Friday Frugal Challenge: Grow Your Own



Your Friday Frugal Challenge: save a little bit on your grocery bill by growing your own food.

Growing your own food doesn’t mean you need to spend the whole weekend digging up a section of your lawn, fencing it to keep the critters out, renting a rototiller, and painstakingly laying out carefully-measured lines of seedlings. I’ve done it that way, and it was a pain in the butt. You can grow some food for your family without devoting your blood, sweat, and tears to the effort. If you have a big family and/or you enjoy the whole giant garden plot experience, by all means be my guest.
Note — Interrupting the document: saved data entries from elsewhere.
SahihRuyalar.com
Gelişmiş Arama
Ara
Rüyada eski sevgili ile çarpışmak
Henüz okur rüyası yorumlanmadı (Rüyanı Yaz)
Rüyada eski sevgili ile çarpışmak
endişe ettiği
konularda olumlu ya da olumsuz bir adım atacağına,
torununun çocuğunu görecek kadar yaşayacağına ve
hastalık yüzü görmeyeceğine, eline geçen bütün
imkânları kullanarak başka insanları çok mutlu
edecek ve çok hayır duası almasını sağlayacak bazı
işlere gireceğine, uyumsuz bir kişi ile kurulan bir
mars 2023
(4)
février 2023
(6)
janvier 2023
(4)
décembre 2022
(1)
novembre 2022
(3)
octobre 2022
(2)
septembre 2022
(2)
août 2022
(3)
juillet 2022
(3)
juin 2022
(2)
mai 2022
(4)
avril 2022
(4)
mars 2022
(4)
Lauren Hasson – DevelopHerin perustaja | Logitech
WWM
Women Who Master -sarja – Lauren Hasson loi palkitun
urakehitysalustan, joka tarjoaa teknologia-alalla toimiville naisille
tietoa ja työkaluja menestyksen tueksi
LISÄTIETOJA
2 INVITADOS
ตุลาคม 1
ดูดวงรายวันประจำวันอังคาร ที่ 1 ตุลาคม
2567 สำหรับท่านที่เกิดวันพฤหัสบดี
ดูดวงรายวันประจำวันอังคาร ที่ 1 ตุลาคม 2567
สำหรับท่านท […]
Maybe my bias is showing here, because I have a black thumb. I just have no patience for a long-term relationship with a garden. Here are some suggestions on getting started growing your own food.
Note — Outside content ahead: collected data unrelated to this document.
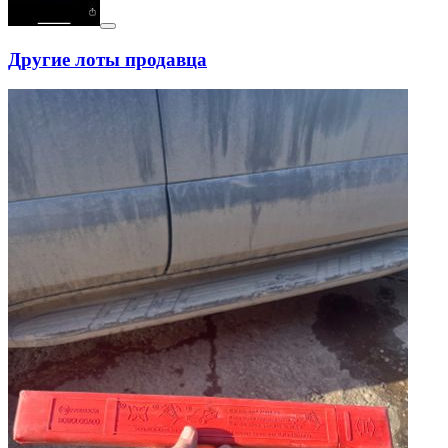
Другие лоты продавца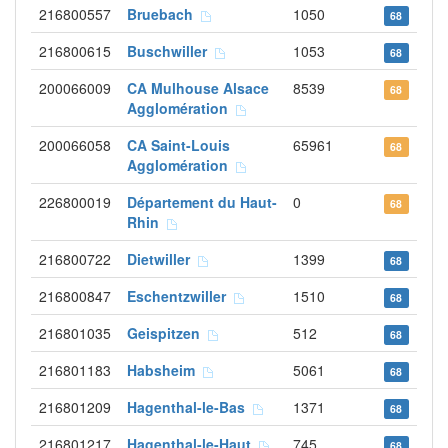
216800557
Bruebach
1050
68
216800615
Buschwiller
1053
68
200066009
CA Mulhouse Alsace
8539
68
Agglomération
200066058
CA Saint-Louis
65961
68
Agglomération
226800019
Département du Haut-
0
68
Rhin
216800722
Dietwiller
1399
68
216800847
Eschentzwiller
1510
68
216801035
Geispitzen
512
68
216801183
Habsheim
5061
68
216801209
Hagenthal-le-Bas
1371
68
216801217
Hagenthal-le-Haut
745
68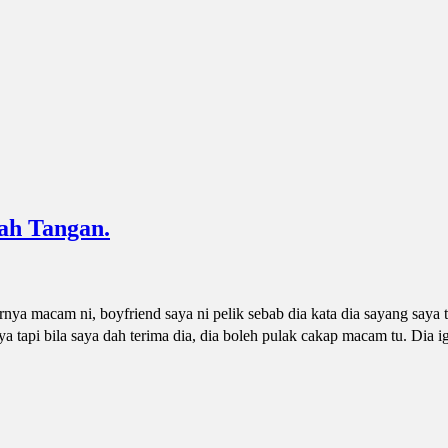
ah Tangan.
ya macam ni, boyfriend saya ni pelik sebab dia kata dia sayang saya t
a tapi bila saya dah terima dia, dia boleh pulak cakap macam tu. Dia 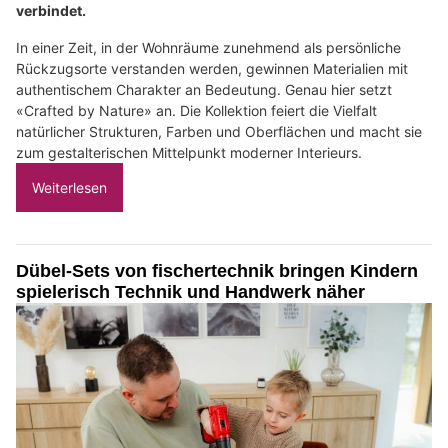
verbindet.
In einer Zeit, in der Wohnräume zunehmend als persönliche
Rückzugsorte verstanden werden, gewinnen Materialien mit
authentischem Charakter an Bedeutung. Genau hier setzt
«Crafted by Nature» an. Die Kollektion feiert die Vielfalt
natürlicher Strukturen, Farben und Oberflächen und macht sie
zum gestalterischen Mittelpunkt moderner Interieurs.
Weiterlesen
Dübel-Sets von fischertechnik bringen Kindern
spielerisch Technik und Handwerk näher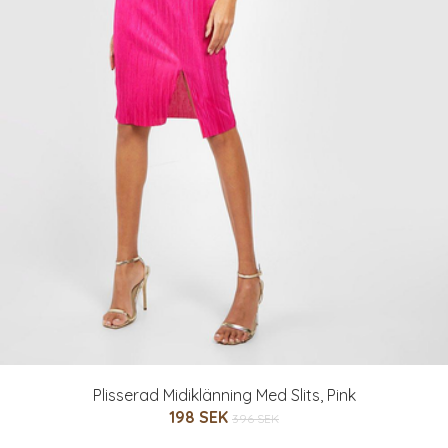
Plisserad Midiklänning Med Slits, Pink
198 SEK
396 SEK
Herbs. My sister grows herbs in a wide-mouthed terracotta jar in a sunny spot right next to her front door. When she cooks, she snips off a little of whatever she needs. Everything she makes benefits from the taste of fresh herb; she has one or two all-purpose favorites and alternates her choices when she feels like a change.

Salad garden. My family isn’t big on vegetables, but we’ve done a salad garden before—lettuce and bell peppers, in our case. We aren’t big tomato eaters, but we do have a big red parrot who likes them. I love snipping off some lettuce leaves when we want a salad and I’m the first to admit that fresh peppers and cucumbers beat out the store-bought variety any day.

Fruit trees. If you have fruit trees, enjoy what Mother Nature gives you. Here in Florida you can actually eat tasty little finger-sized bananas right from the tree, squeeze fresh OJ in the winter and grow your own key limes down south. What grows in your backyard?

Chickens. Right now, we’re enjoying Maisie and Maggie, two affectionate and sociable barred rock hens. We live in suburbia but our county permits very limited chicken-keeping: no roosters, no more than three chickens, a chicken-keeping class followed by a special permit. If your area allows backyard chickens, you can enjoy fresh eggs daily. I know we enjoy ours!

Do you grow some of your own food? Share your tips and tell us how you save money and eat well.